The history of snooker (supposedly) from The World Snooker Association.
The equipment:
The table: 11'8-1/2" by 5'10" felt covered playing surface with 6 pockets in the standard billiards layout, pocket in each corner and two halfway down the long sides. The regulation billiard table is 3 1/2' x 7', 4' x 8', or 4 1/2' x 9', whatever, as long as it is twice as long as it is wide.
The balls: 52.5 mm (standard billiard balls are ~57mm), numbering twenty-one - fifteen red valued as 1 point, and six colors: yellow valued as 2, green as 3, brown as 4, blue as 5, pink as 6 and black as 7.
So, as you can see, the snooker table is fucking huge by comparison and the balls relatively small. Adds much challenge to the game, but the way the game is played adds even more.
snooker -
v
1. To lead (another) into a situation in which all possible choices are undesirable; trap.
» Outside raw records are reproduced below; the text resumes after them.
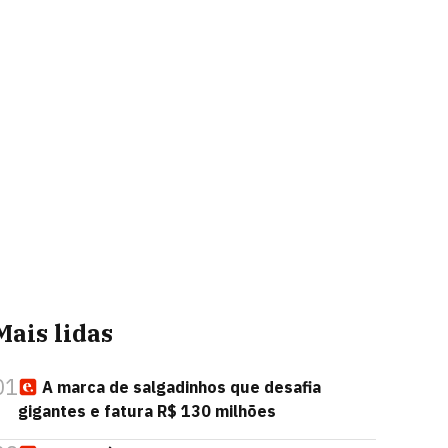
Mais lidas
01
A marca de salgadinhos que desafia
gigantes e fatura R$ 130 milhões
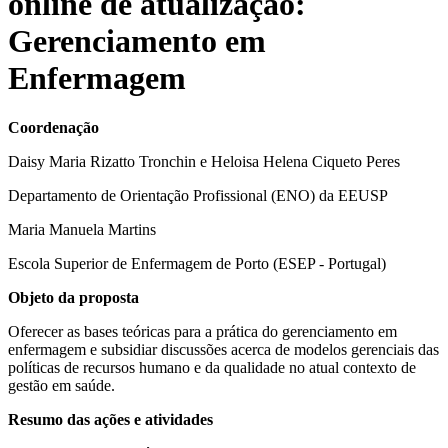
online de atualização:
Gerenciamento em
Enfermagem
Coordenação
Daisy Maria Rizatto Tronchin e Heloisa Helena Ciqueto Peres
Departamento de Orientação Profissional (ENO) da EEUSP
Maria Manuela Martins
Escola Superior de Enfermagem de Porto (ESEP - Portugal)
Objeto da proposta
Oferecer as bases teóricas para a prática do gerenciamento em
enfermagem e subsidiar discussões acerca de modelos gerenciais das
políticas de recursos humano e da qualidade no atual contexto de
gestão em saúde.
Resumo das ações e atividades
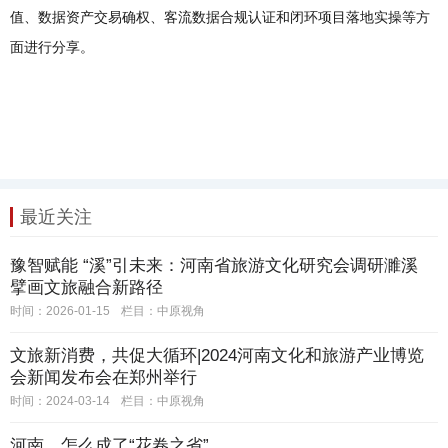
值、数据资产交易确权、客流数据合规认证和闭环项目落地实操等方
面进行分享。
最近关注
豫智赋能 “溪”引未来：河南省旅游文化研究会调研濉溪
擘画文旅融合新路径
时间：2026-01-15
栏目：
中原视角
文旅新消费，共促大循环|2024河南文化和旅游产业博览
会新闻发布会在郑州举行
时间：2024-03-14
栏目：
中原视角
河南，怎么成了“花卷之省”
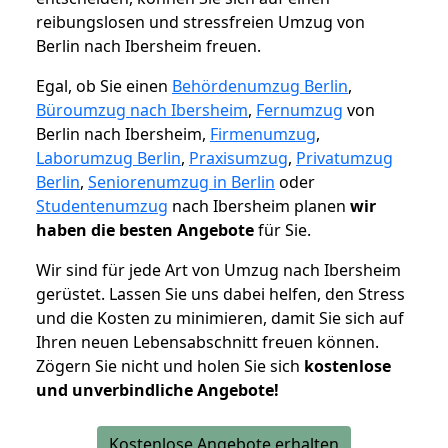
reibungslosen und stressfreien Umzug von
Berlin nach Ibersheim freuen.
Egal, ob Sie einen
Behördenumzug Berlin
,
Büroumzug nach Ibersheim
,
Fernumzug
von
Berlin nach Ibersheim,
Firmenumzug
,
Laborumzug Berlin
,
Praxisumzug
,
Privatumzug
Berlin
,
Seniorenumzug in Berlin
oder
Studentenumzug
nach Ibersheim planen
wir
haben die besten Angebote
für Sie.
Wir sind für jede Art von Umzug nach Ibersheim
gerüstet. Lassen Sie uns dabei helfen, den Stress
und die Kosten zu minimieren, damit Sie sich auf
Ihren neuen Lebensabschnitt freuen können.
Zögern Sie nicht und holen Sie sich
kostenlose
und unverbindliche Angebote!
Kostenlose Angebote erhalten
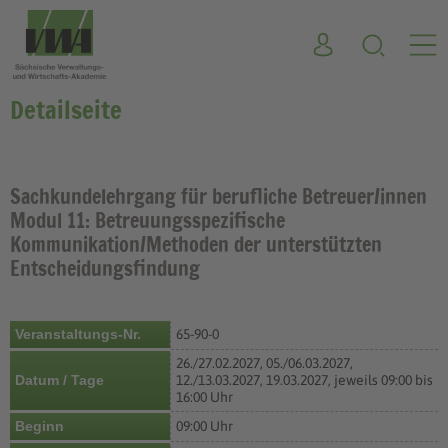
Detailseite
Sachkundelehrgang für berufliche Betreuer/innen
Modul 11: Betreuungsspezifische
Kommunikation/Methoden der unterstützten
Entscheidungsfindung
Veranstaltungs-Nr.
65-90-0
26./27.02.2027, 05./06.03.2027,
Datum / Tage
12./13.03.2027, 19.03.2027, jeweils 09:00 bis
16:00 Uhr
Beginn
09:00 Uhr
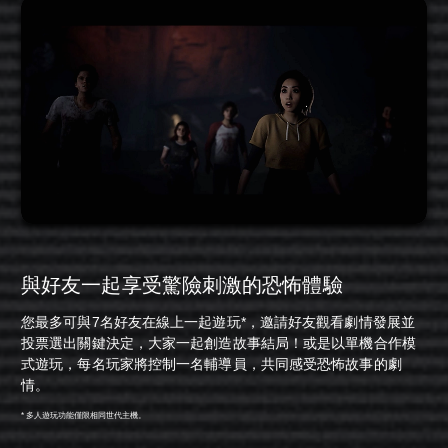
與好友一起享受驚險刺激的恐怖體驗
您最多可與7名好友在線上一起遊玩*，邀請好友觀看劇情發展並
投票選出關鍵決定，大家一起創造故事結局！或是以單機合作模
式遊玩，每名玩家將控制一名輔導員，共同感受恐怖故事的劇
情。
* 多人遊玩功能僅限相同世代主機。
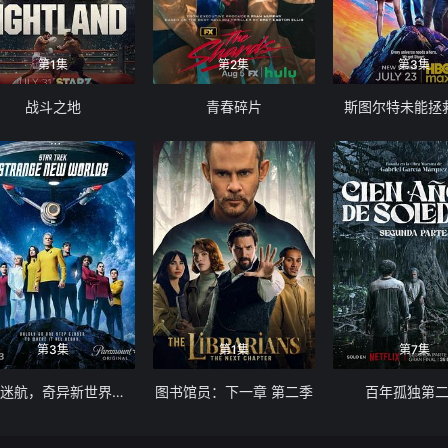
第1集
第2集
第3集
战斗之地
青春碎片
斯图尔特未能拯
第3集
第1集
第7集
星际迷航，奇异新世界第四季
图书馆员：下一章 第二季
百年孤独第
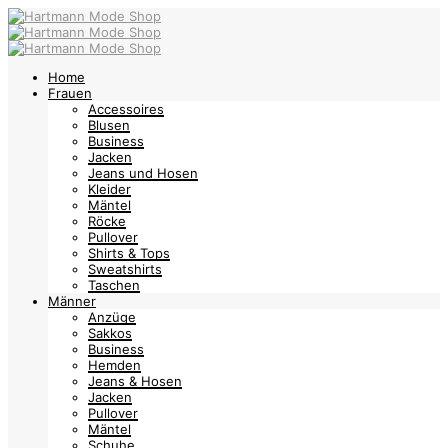
Home
Frauen
Accessoires
Blusen
Business
Jacken
Jeans und Hosen
Kleider
Mäntel
Röcke
Pullover
Shirts & Tops
Sweatshirts
Taschen
Männer
Anzüge
Sakkos
Business
Hemden
Jeans & Hosen
Jacken
Pullover
Mäntel
Schuhe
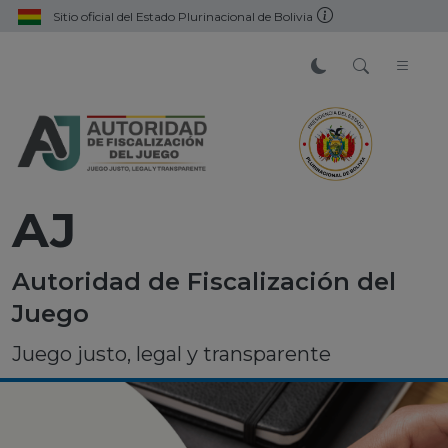
Sitio oficial del Estado Plurinacional de Bolivia
AJ
Autoridad de Fiscalización del
Juego
Juego justo, legal y transparente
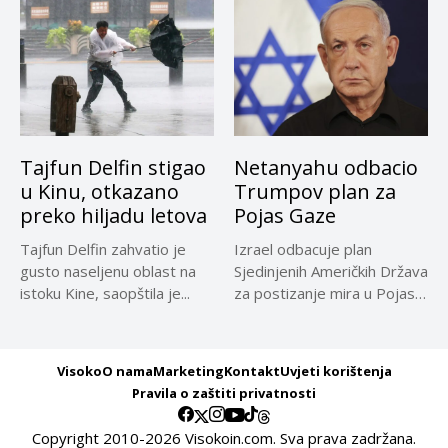
Tajfun Delfin stigao
Netanyahu odbacio
u Kinu, otkazano
Trumpov plan za
preko hiljadu letova
Pojas Gaze
Tajfun Delfin zahvatio je
Izrael odbacuje plan
gusto naseljenu oblast na
Sjedinjenih Američkih Država
istoku Kine, saopštila je...
za postizanje mira u Pojasu
Gaze,...
Visoko
O nama
Marketing
Kontakt
Uvjeti korištenja
Pravila o zaštiti privatnosti
Copyright 2010-2026 Visokoin.com. Sva prava zadržana.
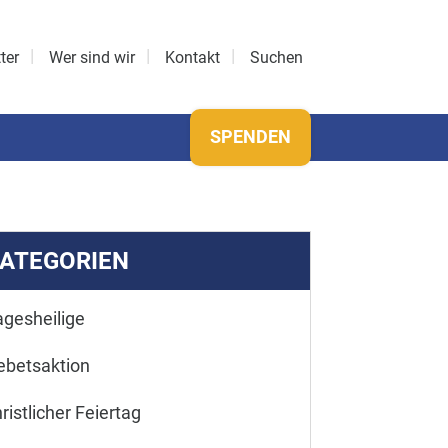
ter
Wer sind wir
Kontakt
Suchen
SPENDEN
ATEGORIEN
agesheilige
ebetsaktion
ristlicher Feiertag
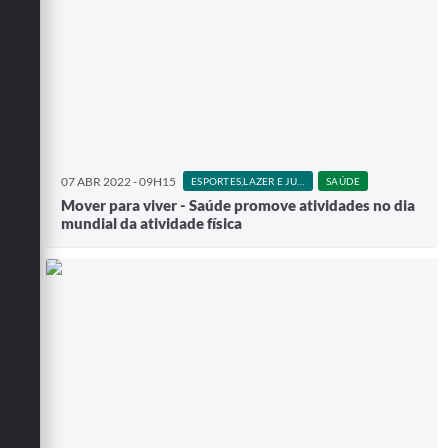
07 ABR 2022 - 09H15
ESPORTES,LAZER E JUVENTUDE
SAÚDE
Mover para viver - Saúde promove atividades no dia
mundial da atividade física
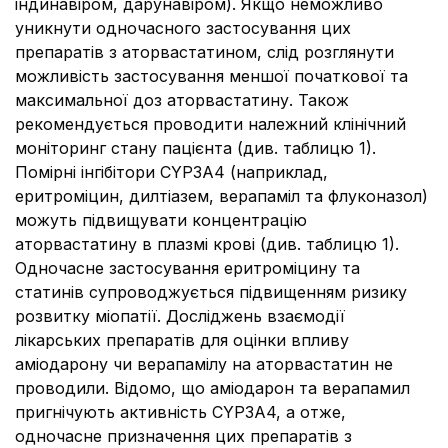
індинавіром, дарунавіром). Якщо неможливо
уникнути одночасного застосування цих
препаратів з аторвастатином, слід розглянути
можливість застосування меншої початкової та
максимальної доз аторвастатину. Також
рекомендується проводити належний клінічний
моніторинг стану пацієнта (див. таблицю 1).
Помірні інгібітори CYP3A4 (наприклад,
еритроміцин, дилтіазем, верапаміл та флуконазол)
можуть підвищувати концентрацію
аторвастатину в плазмі крові (див. таблицю 1).
Одночасне застосування еритроміцину та
статинів супроводжується підвищенням ризику
розвитку міопатії. Досліджень взаємодії
лікарських препаратів для оцінки впливу
аміодарону чи верапамілу на аторвастатин не
проводили. Відомо, що аміодарон та верапамил
пригнічують активність CYP3A4, а отже,
одночасне призначення цих препаратів з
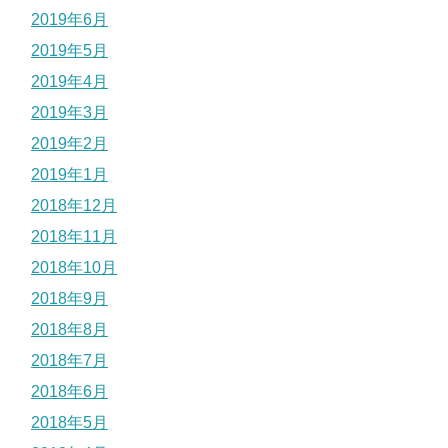
2019年6月
2019年5月
2019年4月
2019年3月
2019年2月
2019年1月
2018年12月
2018年11月
2018年10月
2018年9月
2018年8月
2018年7月
2018年6月
2018年5月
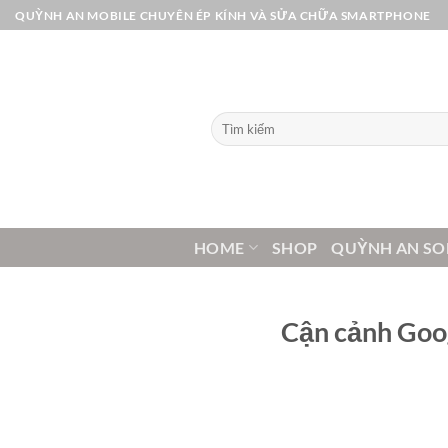
Bỏ
QUỲNH AN MOBILE CHUYÊN ÉP KÍNH VÀ SỬA CHỮA SMARTPHONE
qua
nội
dung
Tìm
kiếm:
HOME
SHOP
QUỲNH AN SO
Cận cảnh Goog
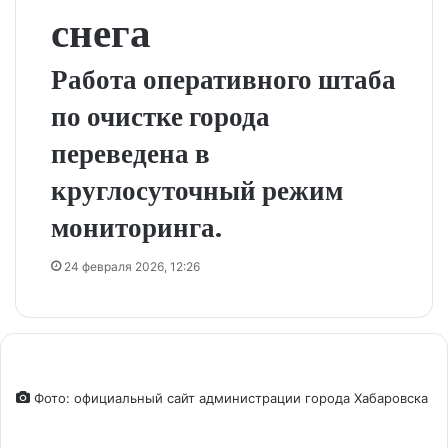
снега
Работа оперативного штаба
по очистке города
переведена в
круглосуточный режим
мониторинга.
24 февраля 2026, 12:26
Фото: официальный сайт администрации города Хабаровска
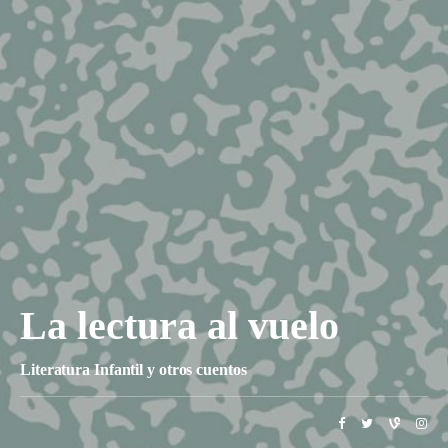
La lectura al vuelo
Literatura Infantil y otros cuentos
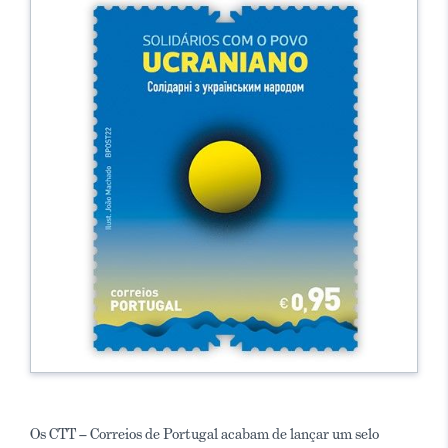
Os CTT – Correios de Portugal acabam de lançar um selo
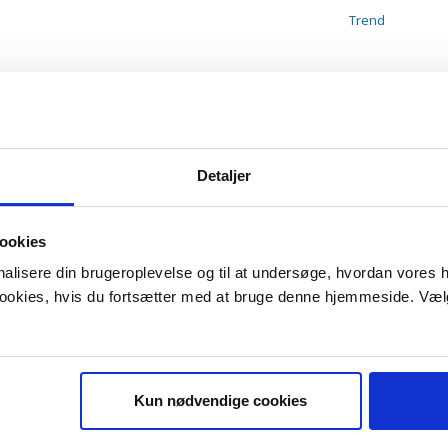
Trend
Detaljer
ookies
onalisere din brugeroplevelse og til at undersøge, hvordan vores
 cookies, hvis du fortsætter med at bruge denne hjemmeside. Væl
Kun nødvendige cookies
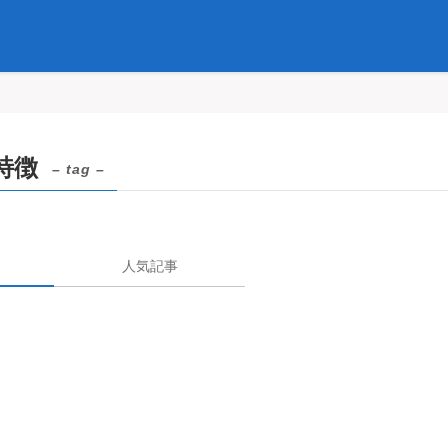
特徴
– tag –
人気記事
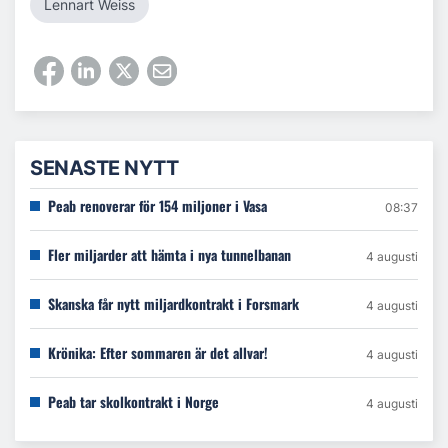
Lennart Weiss
SENASTE NYTT
Peab renoverar för 154 miljoner i Vasa
08:37
Fler miljarder att hämta i nya tunnelbanan
4 augusti
Skanska får nytt miljardkontrakt i Forsmark
4 augusti
Krönika: Efter sommaren är det allvar!
4 augusti
Peab tar skolkontrakt i Norge
4 augusti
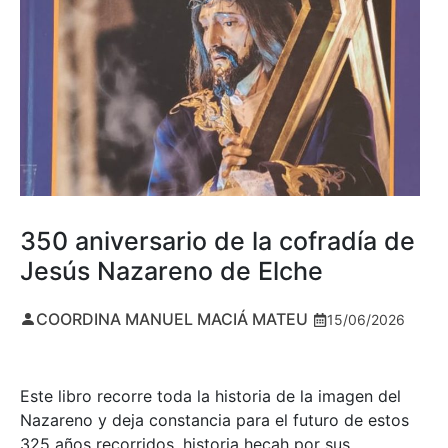
350 aniversario de la cofradía de
Jesús Nazareno de Elche
COORDINA MANUEL MACIÁ MATEU
15/06/2026
Este libro recorre toda la historia de la imagen del
Nazareno y deja constancia para el futuro de estos
325 años recorridos, historia hecah por sus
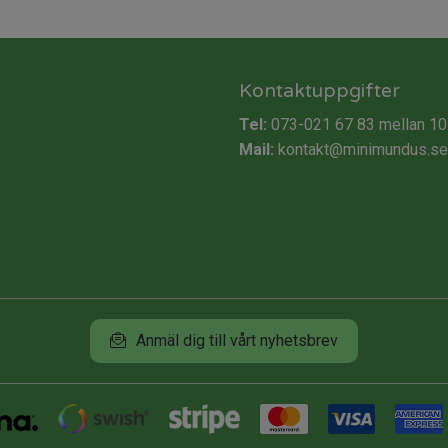
Kontaktuppgifter
Tel:
073-021 67 83
mellan 10
Mail:
kontakt@minimundus.se
Anmäl dig till vårt nyhetsbrev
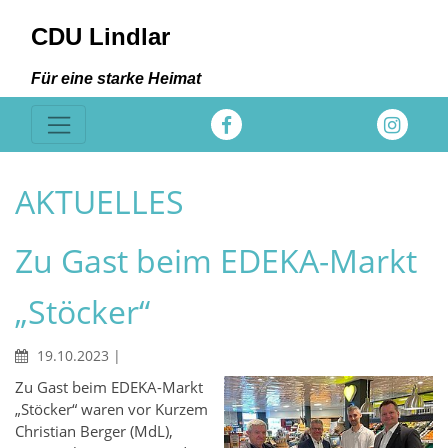
CDU Lindlar
Für eine starke Heimat
AKTUELLES
Zu Gast beim EDEKA-Markt
„Stöcker“
19.10.2023
|
Zu Gast beim EDEKA-Markt
„Stöcker“ waren vor Kurzem
Christian Berger (MdL),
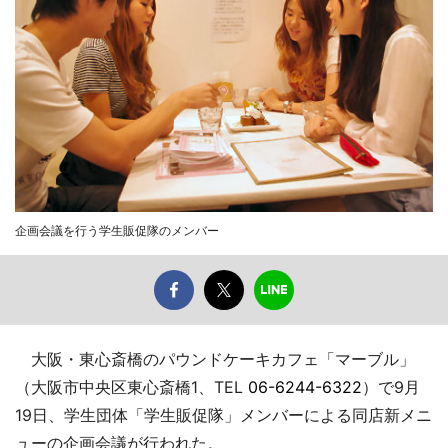
企画会議を行う学生販促隊のメンバー
大阪・東心斎橋のパウンドケーキカフェ「マーブル」
（大阪市中央区東心斎橋1、TEL
06-6244-6322
）で9月
19日、学生団体「学生販促隊」メンバーによる同店新メニ
ューの企画会議が行われた。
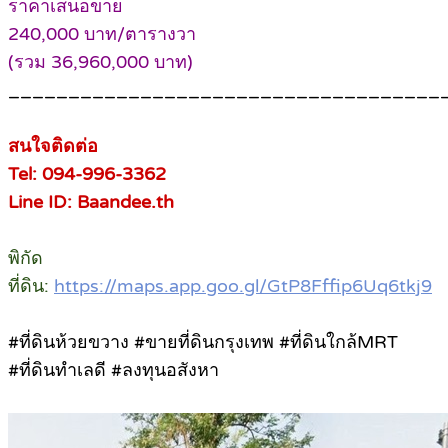
ราคาเสนอขาย
240,000 บาท/ตารางวา
(รวม 36,960,000 บาท)
____________________________________
สนใจติดต่อ
Tel: 094-996-3362
Line ID: Baandee.th
พิกัด
ที่ดิน:
https://maps.app.goo.gl/GtP8Fffip6Uq6tkj9
#ที่ดินห้วยขวาง #ขายที่ดินกรุงเทพ #ที่ดินใกล้MRT
#ที่ดินทำเลดี #ลงทุนอสังหา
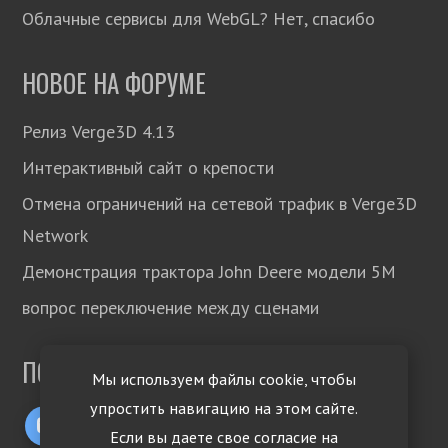
Облачные сервисы для WebGL? Нет, спасибо
НОВОЕ НА ФОРУМЕ
Релиз Verge3D 4.13
Интерактивный сайт о крепости
Отмена ограничений на сетевой трафик в Verge3D
Network
Демонстрация трактора John Deere модели 5М
вопрос переключение между сценами
ПОДПИСЫВАЙТЕСЬ!
Мы используем файлы cookie, чтобы
упростить навигацию на этом сайте.
Если вы даете свое согласие на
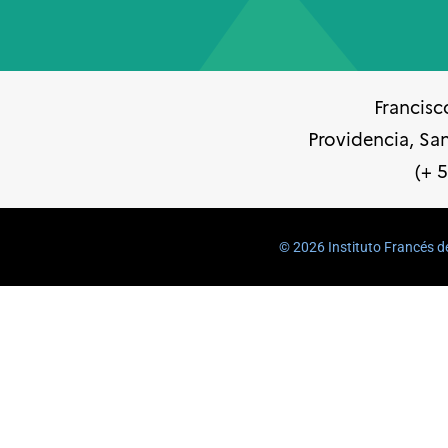
Francisc
Providencia, Sa
(+ 
©️ 2026 Instituto Francés d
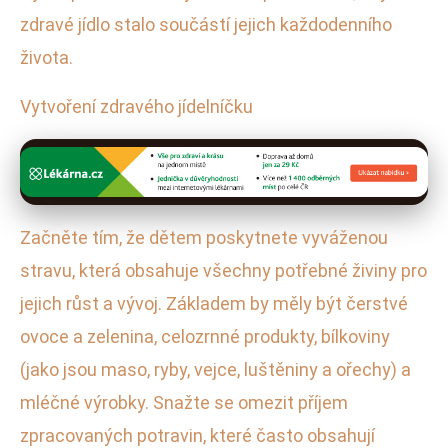
zdravé jídlo stalo součástí jejich každodenního
života.
Vytvoření zdravého jídelníčku
Začněte tím, že dětem poskytnete vyváženou
stravu, která obsahuje všechny potřebné živiny pro
jejich růst a vývoj. Základem by měly být čerstvé
ovoce a zelenina, celozrnné produkty, bílkoviny
(jako jsou maso, ryby, vejce, luštěniny a ořechy) a
mléčné výrobky. Snažte se omezit příjem
zpracovaných potravin, které často obsahují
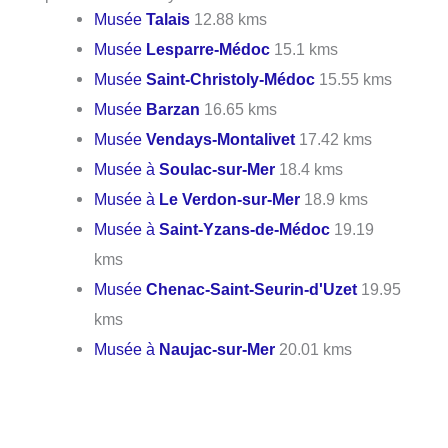
Musée
Talais
12.88 kms
Musée
Lesparre-Médoc
15.1 kms
Musée
Saint-Christoly-Médoc
15.55 kms
Musée
Barzan
16.65 kms
Musée
Vendays-Montalivet
17.42 kms
Musée à
Soulac-sur-Mer
18.4 kms
Musée à
Le Verdon-sur-Mer
18.9 kms
Musée à
Saint-Yzans-de-Médoc
19.19
kms
Musée
Chenac-Saint-Seurin-d'Uzet
19.95
kms
Musée à
Naujac-sur-Mer
20.01 kms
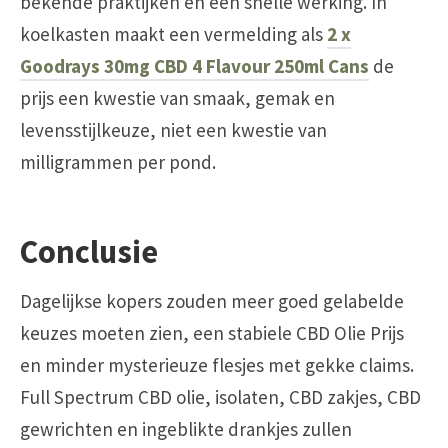
bekende praktijken en een snelle werking. In
koelkasten maakt een vermelding als
2 x
Goodrays 30mg CBD 4 Flavour 250ml Cans
de
prijs een kwestie van smaak, gemak en
levensstijlkeuze, niet een kwestie van
milligrammen per pond.
Conclusie
Dagelijkse kopers zouden meer goed gelabelde
keuzes moeten zien, een stabiele CBD Olie Prijs
en minder mysterieuze flesjes met gekke claims.
Full Spectrum CBD olie, isolaten, CBD zakjes, CBD
gewrichten en ingeblikte drankjes zullen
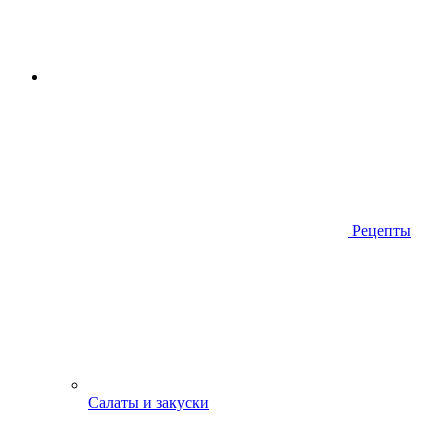
Рецепты
Салаты и закуски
Without looking at the actual rules, IIRC, I think a player must make a red ball before striking a colored ball, starting with yellow, then a red ball again, then green, another red, then brown, and so on in sequence, all points added up for the player's score. If the player does not strike a red ball first, fails to strike the appropriate colored ball when it is the next to be shot, pockets a colored ball out of sequence, or scratches the cue ball, points are added to the opponents score and the balls respotted.
I always thought of the game as leaving my opponent with no shot, thus snookered. Damn, I wish I had a snooker table. A long time ago, in a land far far away, I had the chance to buy an antique snooker table for a meager sum of money, when Bertha died; her bar and all it's contents went up for auction. Bertha used to make the best damn cheeseburgers in the world too. Damn, I miss big old Bertha. I miss her snooker table more. I miss her cheeseburgers the most.